In an unprecedented decision, the High Court has imposed fines totalling more than £7.5 million on three financial traders who were involved in wholesale abuse of the stock market and the companies which stood behind them.
The traders, who operated offshore, were involved in a form of market manipulation known as ‘layering’, or ‘spoofing’, in which orders to trade were issued which gave a false or misleading impression as to the supply of, or demand for, or as to the price of, securities listed on the London Stock Exchange.
In the first case of its kind, the Financial Conduct Authority asked the High Court to impose financial penalties on the traders under the Financial Services and Markets Act 2000. Proceedings were also launched against the offshore corporate vehicle through which the traders operated (company A) and a company which provided them with the capital and infrastructure they needed (company B).

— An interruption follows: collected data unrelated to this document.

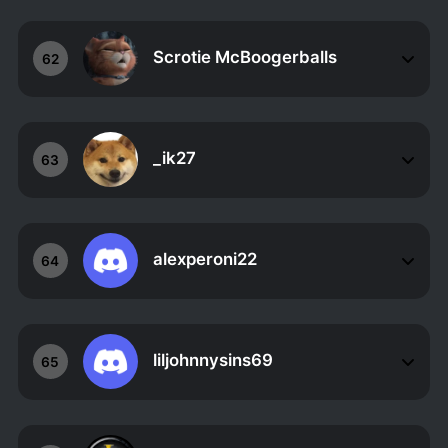
Scrotie McBoogerballs
62
_ik27
63
alexperoni22
64
liljohnnysins69
65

There was overwhelming evidence that the traders had engaged in illegal market manipulation and the Court found that the experienced trio were fully aware that what they were doing was wholly improper. Company A, as their creature, was in the same position as them. Although company B had not directed the market abuse, it was driven by the desire for profit and had turned a blind eye.
The Court imposed penalties totalling £1.11 million on the traders. Company A received a £5 million bill and company B was ordered to pay £1.46 million. Those figures were designed to be deterrent and far exceeded profits garnered from the market abuse. The Court also issued an injunction against all four defendants, forbidding them from engaging in further unlawful trading.